Pol-Tracking: PDIP Parpol Paling Banyak Diberitakan Positif Karena Pencapresan Jokowi

Pol-Tracking: PDIP Parpol Paling Banyak Diberitakan Positif Karena Pencapresan Jokowi

- detikNews
Jumat, 04 Apr 2014 20:24 WIB
Pol-Tracking: PDIP Parpol Paling Banyak Diberitakan Positif Karena Pencapresan Jokowi
Jakarta - Lembaga survei Pol-Tracking melakukan riset media monitoring selama musim kampanye pada 16-31 Maret 2014. Hasilnya, PDIP memiliki proporsi pemberitaan di seluruh media paling tinggi yakni mencapai angka 18,1 persen.

"Parpol yang paling banyak diberitakan di semua media, PDIP sebanyak 18,1 persen, Golkar (13,5 persen), Gerindra (10,7 persen), PKS (10,4 persen), dan Demokrat (10,3 persen)," ulas salah seorang peneliti Pol-Tracking Arya Budi di Hotel Luwansa, Jalan Rasuna Said, Jakarta Selatan, Jumat (4/4/2014).

Sedangkan secara agregatif, untuk seluruh media PDIP menjadi partai yang paling banyak diberitakan positif dengan mencapai angka 23,8 persen. Selanjutnya, ada Demokrat (12,8 persen), dan Golkar (11,1 persen).

Arya menjelaskan kontribusi tingginya tone positif untuk PDIP disebabkan oleh pemberitaan kampanye terutama terkait janji politik dan pencapresan Jokowi. Sedangkan tone positif PD dan Golkar disebabkan oleh kebijakan politik dan juga janji kampanye.

Jika dilihat dari proporsi tone pemberitaan negatif di media online, PKS berada di peringkat pertama dengan angka 19,1 persen, PD (14,1 persen), PDIP (13,7 persen), Gerindra (13,4 persen), Golkar (12,6 persen), PPP (6,5 persen), Hanura (5,3 persen), PKPI (5,0 persen), NasDem (3,8 persen), PKB (3,8 persen), PAN (2,3 persen), dan PBB (0,4 persen).

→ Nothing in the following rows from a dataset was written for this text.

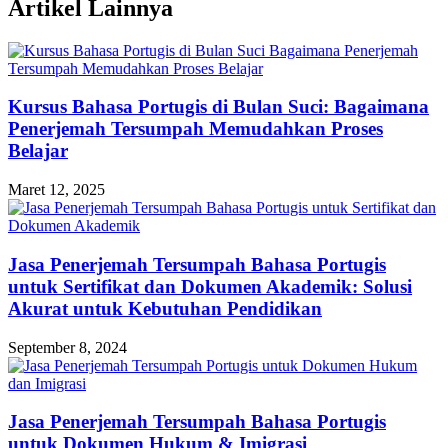
Artikel Lainnya
Kursus Bahasa Portugis di Bulan Suci: Bagaimana
Penerjemah Tersumpah Memudahkan Proses
Belajar
Maret 12, 2025
Jasa Penerjemah Tersumpah Bahasa Portugis
untuk Sertifikat dan Dokumen Akademik: Solusi
Akurat untuk Kebutuhan Pendidikan
September 8, 2024
Jasa Penerjemah Tersumpah Bahasa Portugis
untuk Dokumen Hukum & Imigrasi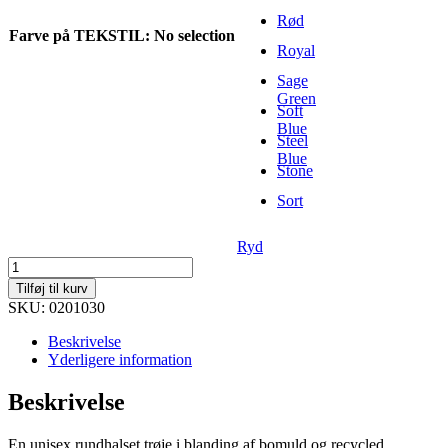
Rød
Farve på TEKSTIL
:
No selection
Royal
Sage
Green
Soft
Blue
Steel
Blue
Stone
Sort
Ryd
Miami
Roundneck
Tilføj til kurv
antal
SKU: 0201030
Beskrivelse
Yderligere information
Beskrivelse
En unisex rundhalset trøje i blanding af bomuld og recycled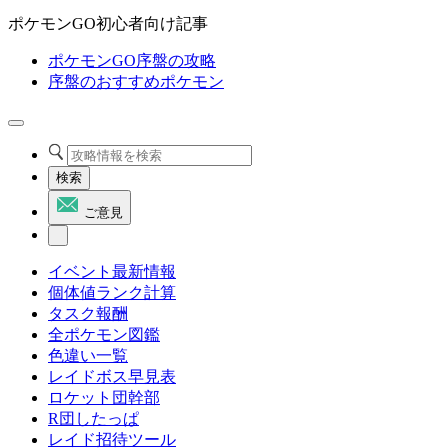
ポケモンGO初心者向け記事
ポケモンGO序盤の攻略
序盤のおすすめポケモン
検索
ご意見
イベント最新情報
個体値ランク計算
タスク報酬
全ポケモン図鑑
色違い一覧
レイドボス早見表
ロケット団幹部
R団したっぱ
レイド招待ツール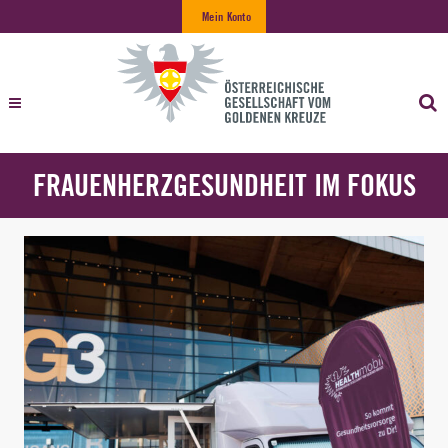
Mein Konto
FRAUENHERZGESUNDHEIT IM FOKUS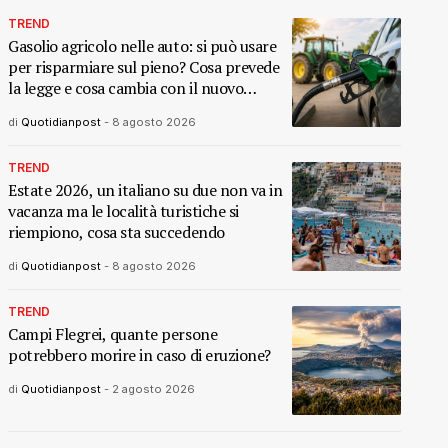
TREND
Gasolio agricolo nelle auto: si può usare
per risparmiare sul pieno? Cosa prevede
la legge e cosa cambia con il nuovo
decreto
di
Quotidianpost
-
8 agosto 2026
TREND
Estate 2026, un italiano su due non va in
vacanza ma le località turistiche si
riempiono, cosa sta succedendo
di
Quotidianpost
-
8 agosto 2026
TREND
Campi Flegrei, quante persone
potrebbero morire in caso di eruzione?
di
Quotidianpost
-
2 agosto 2026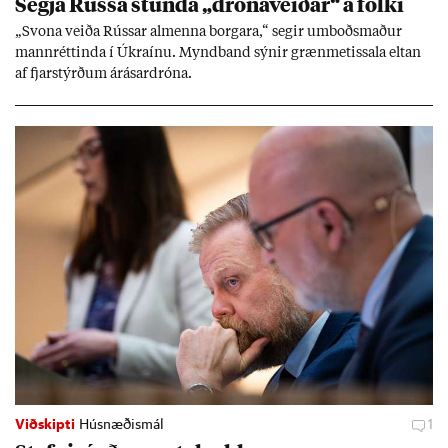
Segja Rússa stunda „dróna­veið­ar“ á fólki
„Svona veiða Rúss­ar al­menna borg­ara,“ seg­ir um­boðs­mað­ur
mann­rétt­inda í Úkraínu. Mynd­band sýn­ir græn­met­issala elt­an
af fjar­stýrð­um árás­ar­dróna.
Viðskipti
Húsnæðismál
1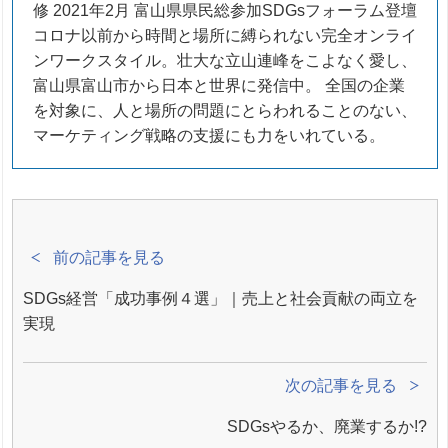
修 2021年2月 富山県県民総参加SDGsフォーラム登壇
コロナ以前から時間と場所に縛られない完全オンライ
ンワークスタイル。壮大な立山連峰をこよなく愛し、
富山県富山市から日本と世界に発信中。 全国の企業
を対象に、人と場所の問題にとらわれることのない、
マーケティング戦略の支援にも力をいれている。
前の記事を見る
SDGs経営「成功事例４選」｜売上と社会貢献の両立を
実現
次の記事を見る
SDGsやるか、廃業するか!?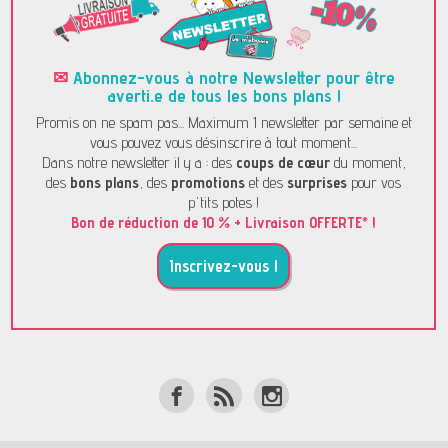
✉
Abonnez-vous à notre Newsletter pour être
averti.e de tous les bons plans !
Promis on ne spam pas... Maximum 1 newsletter par semaine et
vous pouvez vous désinscrire à tout moment...
Dans notre newsletter il y a : des
coups de cœur
du moment,
des
bons plans
, des
promotions
et des
surprises
pour vos
p'tits potes !
Bon de réduction de 10 % + Livraison OFFERTE* !
Inscrivez-vous !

"Munculnya tone negatif PKS terkait dengan pelanggaran kampanye yang melibatkan anak-anak, sedangkan PD terkait dugaan penggunaan fasilitas negara," ulas Arya.

Sedangkan pemberitaan negatif PDIP disebabkan oleh pemberitaan terkait reaksi negatif sejumlah pihak atas pencapresan Jokowi dan pengalaman PDIP saat memimpin pemerintahan.

Jika dilihat dari media cetak, Golkar menjadi partai yang paling banyak diberitakan secara negatif dengan angka 21,2 persen. Selanjutnya disusul oleh PD (21,2 persen), PDIP (17,3 persen), Hanura (11,5 persen), PKS (11,5 persen), Gerindra (3,8 persen), PAN (3,8 persen), PPP (3,8 persen), Nasdem (1,9 persen), PKB (1,9 persen), PBB (0), dan PKPI (0).

Munculnya tone negatif pada pemberitaan Golkar dan PD karena mencuatnya evaluasi atas pencapresan Ical. Sedangkan pemberitaan negatif PDIP disebabkan oleh reaksi sejumlah pihak terhadap pencapresan Jokowi.

"Untuk Hanura terutama terkait adanya dugaan pelanggaran kampanye pembagian uang. Dan PKS terkait pelanggaran kampanye yang melibatkan anak," kata Arya.

Jika dilihat dari pemberitaan media TV, partai yang paling banyak diberitakan secara negatif adalah PD dengan 23,6 persen, disusul PDIP (15,3 persen) dan Golkar (13,9 persen).

Munculnya tone negatif tersebut disebabkan adanya dugaan pelanggaran kampanye yang dituduhkan kepada PD dan Golkar terkait penggunaan fasilitas negara.

"Sedangkan pemberitaan negatif PDIP disebabkan reaksi negatif sejumlah pihak atas pencapresan Jokowi," imbuhnya.

Riset ini dilakukan dengan metode pusposive sampling pada 16-31 Maret dengan membagi kriteria media menjadi tiga yakni TV (TvOne, Metro TV, SCTV, RCTI, dan Trans7); media online (Detikcom, Kompas, Viva, Merdeka, dan Okezone); dan media cetak (Kompas, koran Tempo, Media Indonesia, Republika, dan Seputar Indonesia).